La pochette n’est pas non plus à négliger. Faite d’un collage photographique avec le logo du groupe présenté dans une forme typiquement psychédélique, elle se déploie en trois volets et comprendra même un poster pour l’édition anglaise. C’est une des plus belles pochettes de l’époque et elle annonce le contenu de l’album, une œuvre résolument ambitieuse au son énorme, aux arrangements recherchés, véritable aventure spirituelle, cosmique et musicale. Sept titres composent ce qui peut être considéré comme un des premiers concept-albums de l’histoire du rock. Touch manipule différents styles : beat, jazz, psychédélisme, musique classique, avec déjà une touche de progressif qui annonce le genre. Le travail sur les sonorités aboutit à un ensemble varié qui s’enchaîne du début à la fin et donne l’impression d’une longue cavalcade matraquée d’épisodes sonores aussi variés qu’insolites. Le cours des choses prend un aspect déroutant mais reste parfaitement intéressant (« Down at Circe’s place », « We feel fine », « Seventy five »). Ce dernier titre notamment, avec ses presque douze minutes, est une montagne de psychédélisme rutilant, qui rappelle un peu ce que faisait Vanilla Fudge de l’autre côté des États-Unis à la même époque. Don Gallucci a composé tous les morceaux, souvent avec Joey Newman et parfois avec Jeff Hawks.

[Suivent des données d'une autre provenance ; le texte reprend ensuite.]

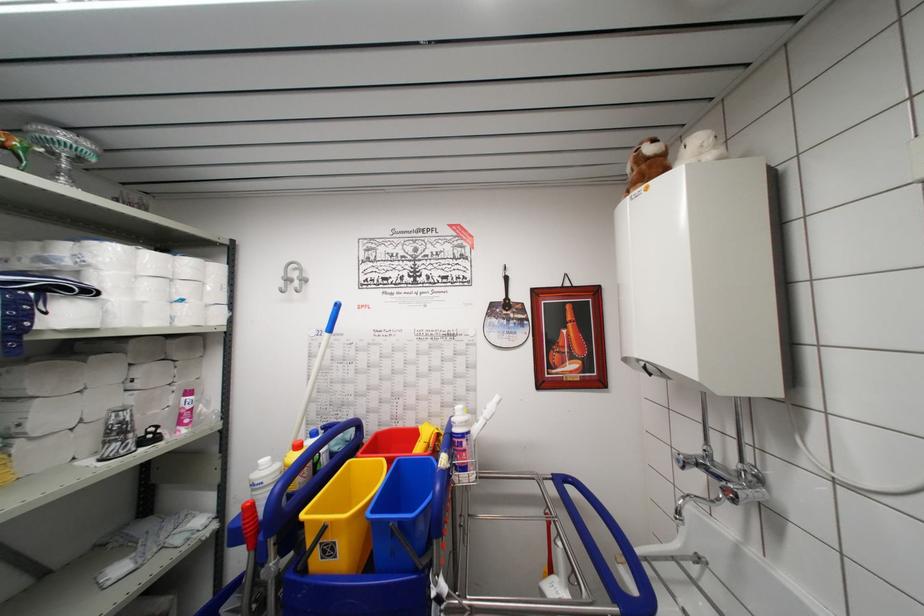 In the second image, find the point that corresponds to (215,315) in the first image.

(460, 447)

Coliseum Records commercialise l’album « Touch » en jetant en pâture le single « Miss teach/We feel fine ». L’album est très bien accueilli dans le monde musical, particulièrement en Angleterre où il devient une influence majeure pour des groupes comme Yes ou Uriah Heep, qui sont en cours de formation à l’époque. Mais Don Gallucci prend une décision qui va ruiner l’avenir de son groupe : il n’y aura pas de tournées parce qu’il est à son avis impossible de reconstituer sur scène la magnificence et la complexité de l’album de Touch. L’engrenage démarre aussitôt : lâchés par leur maison de disques, les gens de Touch en sont réduits à vivoter et ne peuvent même plus payer leurs factures. La dissolution du groupe est donc inévitable, et la chute de « Touch » dans l’oubli n’en est que plus spectaculaire. Une fois l‘expérience Touch passée, Don Gallucci devient producteur chez Elektra (on lui doit notamment la production du fameux « Funhouse » des Stooges) tandis que Joey Newman rejoint Blue Mountain Eagle avant de retrouver en 1974 Jeff Hawks et Bruce Hauser dans le groupe Stepson pour l’album « Stepson » sorti sur ABC.

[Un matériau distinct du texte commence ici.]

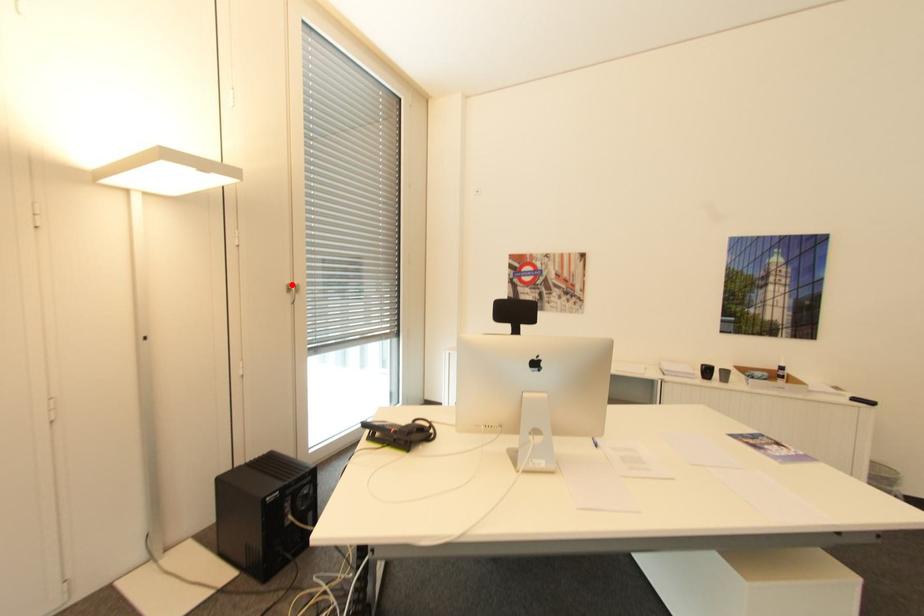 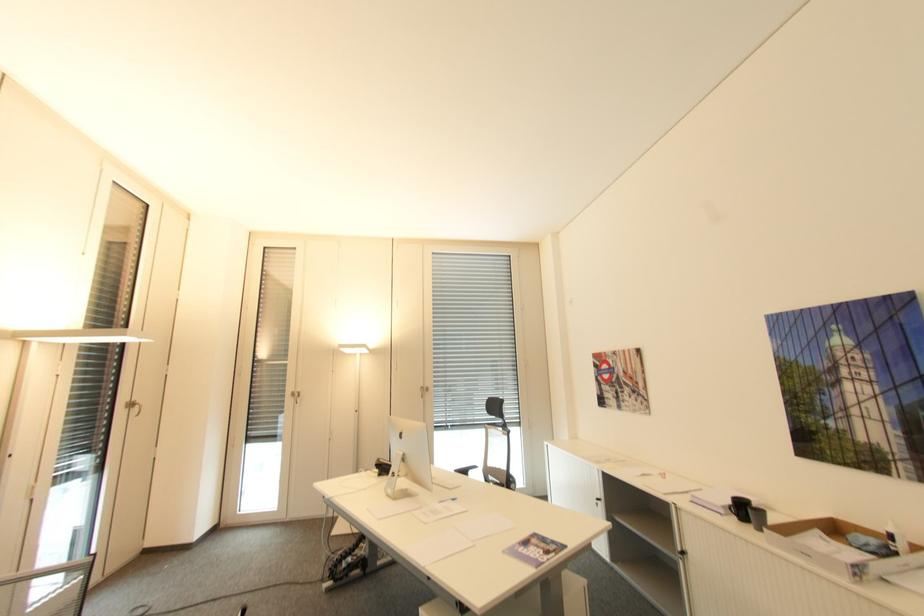 Question: A red point is marked in image1. In image2, is the corresponding 3D point closer to the camera or farther? Reply with the corresponding letter.

Choices:
 (A) The corresponding 3D point is closer.
 (B) The corresponding 3D point is farther.

Answer: (B)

La maison Esoteric Recordings a accompli le magnifique travail de remettre ce grand album de Touch sur les rails pour faire redécouvrir cette œuvre très injustement oubliée. Plusieurs titres bonus viennent enrichir le CD, notamment deux titres inédits qui devaient être inclus sur single et sur l’album mais qui furent remisés (« We finally met today » et « Blue feeling »). Les autres morceaux sont des prises alternatives de titres de l’album et le tout est magnifique.